Re: Regarding Xercesc++ performance

2013-06-14 Thread Boris Kolpackov
Hi Rinil,

Baxi, Rinil Rushabh rinil.b...@hp.com writes:

 I have 2 Xerces-C++ libraries available on my platform (2.4 and 3.1).
 Both are built without threads. I am trying to compare performance
 of both of them. To compare performance I am using different sized
 xml files to parse using the samples (1kb, 65kb, 256Kb, 1Mb, 2Mb,
 5Mb and 15Mb). I have put each sample in a script and run the same
 sample 1000 times to compare the parsing time.

Hm, I wouldn't do it like that. I would make the test itself perform
1000 iterations and also include a few warm up iterations. If you are
interested, CodeSynthesis XSD[1], which is based on Xerces-C++, includes
'performance' examples that show how to do this. They also show how
to configure Xerces-C++ parsers for optimal performance (things like
schema preloading, etc).
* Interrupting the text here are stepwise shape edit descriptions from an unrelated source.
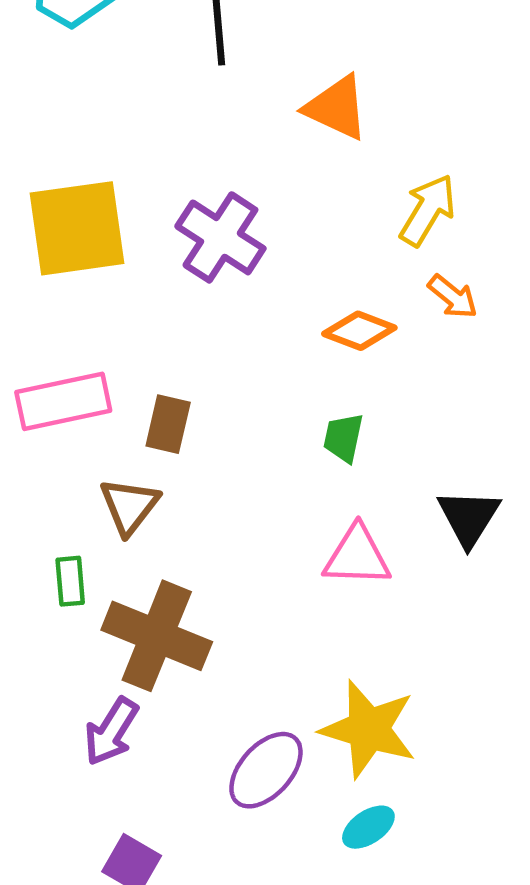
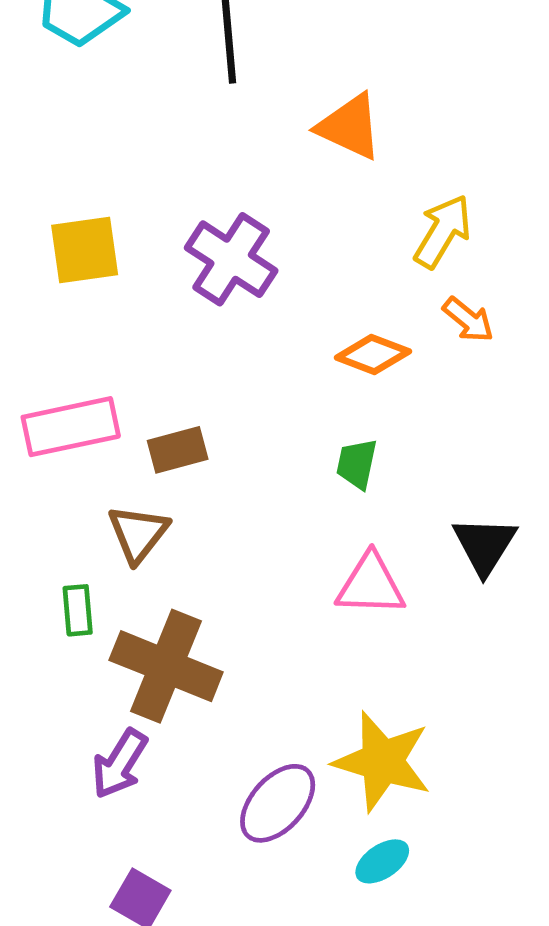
yellow square: (77, 228) -> (85, 250), size x0.7
brown rectangle: (168, 424) -> (178, 450), turned 62

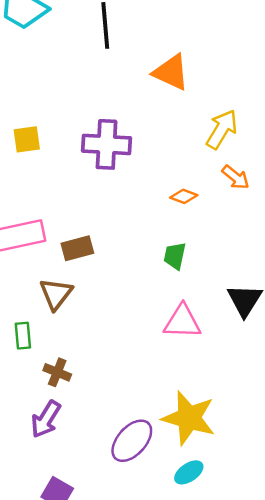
yellow square: (85, 250) -> (27, 139), size x0.7
purple cross: (231, 259) -> (107, 144), turned -30
orange diamond: (373, 355) -> (184, 196), size x0.7
brown cross: (166, 666) -> (57, 372), moved, size x0.5

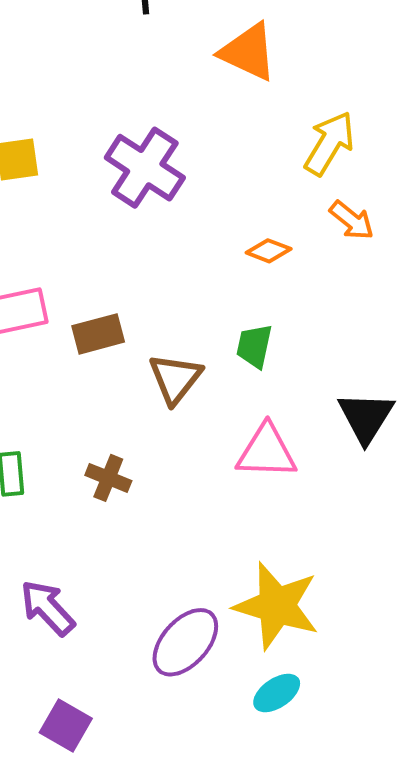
purple cross: (107, 144) -> (145, 168), turned 30
brown triangle: (56, 294) -> (175, 379), moved
brown cross: (57, 372) -> (108, 478), moved
purple arrow: (46, 419) -> (47, 608), turned 105

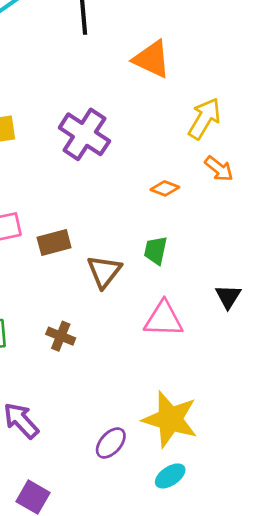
black triangle: (366, 417) -> (228, 297), size x0.7
purple ellipse: (185, 642) -> (111, 443), size x0.7

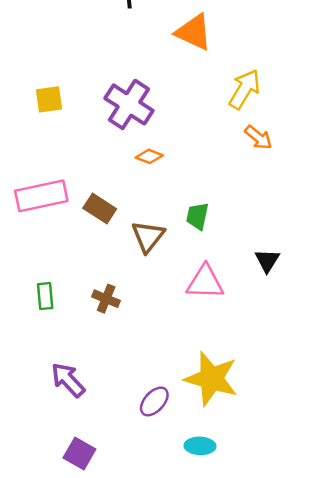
orange diamond: (165, 188) -> (149, 156), moved
brown rectangle: (54, 243) -> (100, 209), turned 48
cyan ellipse: (170, 476) -> (200, 446), moved, turned 36

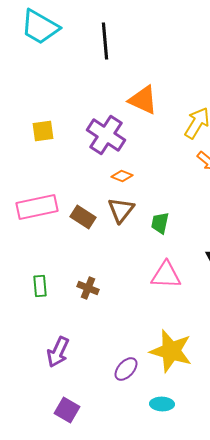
orange triangle: (194, 32) -> (143, 100), moved
brown triangle: (148, 236) -> (121, 210), moved
purple arrow: (68, 380) -> (58, 352), turned -112

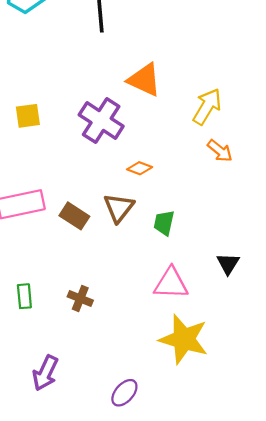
orange diamond: (122, 176) -> (140, 168), moved
yellow star: (171, 351) -> (184, 339), moved

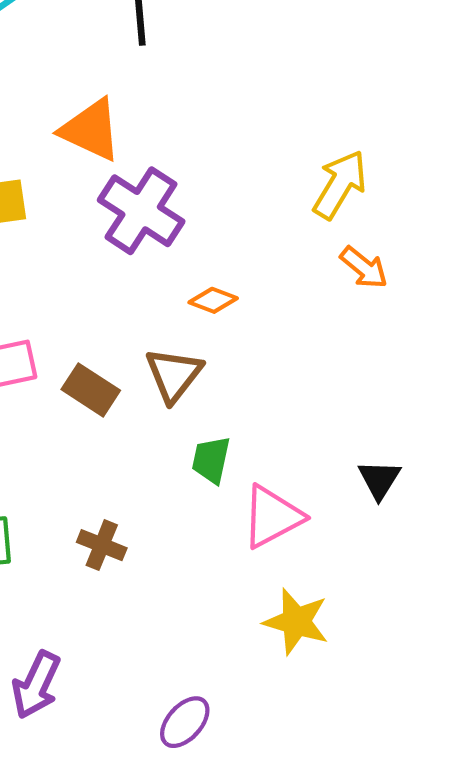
orange triangle: (144, 80) -> (91, 130), moved
green trapezoid: (164, 223) -> (211, 460), moved
pink triangle: (171, 283) -> (272, 517), turned -30
yellow star: (184, 339) -> (296, 622), size x0.7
The one for DOM is in examples/cxx/tree/ and
the one for SAX2 -- examples/cxx/parser/.

 
 We observed that till 1Mb xml file size performance of Xerces-C++ 3.1
 is better after that it starts deteriorating.

We definitely tested the performance difference between 2 and 3-series
and I am pretty sure Xerces-C++ 3 did consistently better.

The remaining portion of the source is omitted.